Ah, the Mula Bandha what is it and where is it? Mula translates into root, and bandha into lock, connection or union. The root is considered to be the pelvic floor anatomically. I think when we are discussing the pelvic floor we should think of the Mula Bandha as a connection or union with our root.
Activation of the Mula Bandha is intended to be more of an energetic connection than one created by physical force. Have you ever been in a class where the teacher has told you to squeeze your sphincters together both front and back? Did you ever wonder what purpose that serves?
Like Kegels creating too much squeeze can result in a hypertonic pelvic floor. No fun, literally. We’re talking a potential for painful sex, and urinary frequency. Like I said no fun. What your teacher means is to gently draw up the perineum (that place between the front and back when you sit on a bicycle too long that gets sore). How can we do this if we are not drawing our sphincters together?

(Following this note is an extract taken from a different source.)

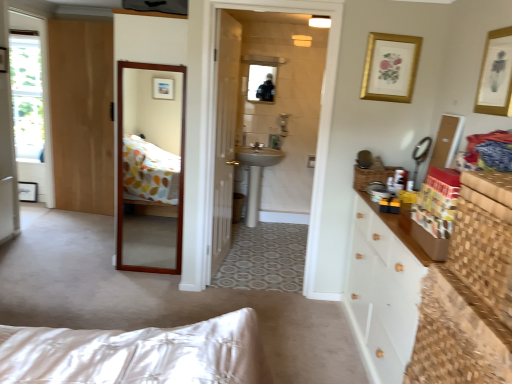 Locate an element on the screen. free space above light brown wood door at left, the 1th door when ordered from back to front (from a real-world perspective) is located at coordinates [x=70, y=22]. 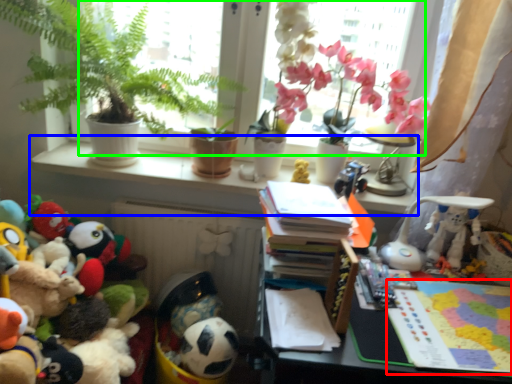 Question: Considering the real-world distances, which object is closest to book (highlighted by a red box)? window sill (highlighted by a blue box) or window screen (highlighted by a green box).

Choices:
 (A) window sill
 (B) window screen

Answer: (A)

First, let’s get you to feel your pelvic floor through a simple pranayama (breathing) exercise. Sit in an easy seat. Inhale through your nose and exhale and stick your tongue out. This is called Lion’s Breath. Notice if you can feel that slight raise that happens in your pelvic floor when you stick your tongue out. Did you feel it? Yes, move on to the next paragraph. No? Come to a kneeling position, place your hands on the floor send your bum toward your heels, rotate your hands back toward your torso, inhale through your mouth and exhale stick your tongue out. This Asana is called Lion’s Pose. Feel your pelvic floor lift when you stuck your tongue out? Yes, skip to the next paragraph. No? Stand in a wide straddle, have your feet going in the same direction as your knees. Sink into your thighs, bend your knees come into what’s called a Goddess Squat. Inhale through your nose, exhale through your mouth stick out your tongue. Feel it lift? YAY! Good for you. If not it’s okay sometimes sensations take time to notice.
This is a gentle lift; it’s not squeezing sphincters. It’s not clenching anything it’s active and energetic. It’s done without force.
Second, now that you know what it feels like when your pelvic floor lifts gently let’s replicate that without sticking your tongue out. You will do what some refer to as deep diaphragmatic breathing or in Core Strength Vinyasa what we call the Mula Bandha Breath. Inhale through your nose, allow your ribs to expand, your lower abdomen to gently bulge out, your pelvic floor to relax and then exhale draw the belly button in and up and gently lift the pelvic floor (just like you did when you stuck your tongue out but this time with muscle awareness).
Thirdly, breathing this way can help with pelvic floor health as well as increase your core connection. Go forth and play with this breath in your movement connect more fully with your Mula Bandha.